WORK ORDER:
Leaving out all pictures, return the records word for word.

EXTRACTED DATA:
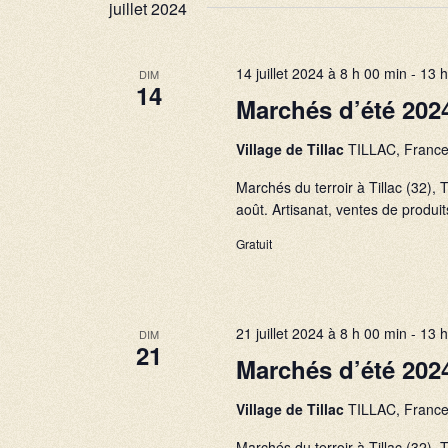
juillet 2024
e
m
e
s
14 juillet 2024 à 8 h 00 min
-
13 h
DIM
n
14
É
Marchés d’été 202
t
v
s
Village de Tillac
TILLAC, Franc
è
p
Marchés du terroir à Tillac (32
n
a
août. Artisanat, ventes de produits
r
e
Gratuit
m
m
o
e
t
n
21 juillet 2024 à 8 h 00 min
-
13 h
-
DIM
21
t
c
Marchés d’été 202
s
l
Village de Tillac
TILLAC, Franc
é
.
Marchés du terroir à Tillac (32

RESULT:
juillet 2024
e
m
e
s
14 juillet 2024 à 8 h 00 min
-
13 h
DIM
n
14
É
Marchés d’été 202
t
v
s
Village de Tillac
TILLAC, Franc
è
p
Marchés du terroir à Tillac (32
n
a
août. Artisanat, ventes de produits
r
e
Gratuit
m
m
o
e
t
n
21 juillet 2024 à 8 h 00 min
-
13 h
-
DIM
21
t
c
Marchés d’été 202
s
l
Village de Tillac
TILLAC, Franc
é
.
Marchés du terroir à Tillac (32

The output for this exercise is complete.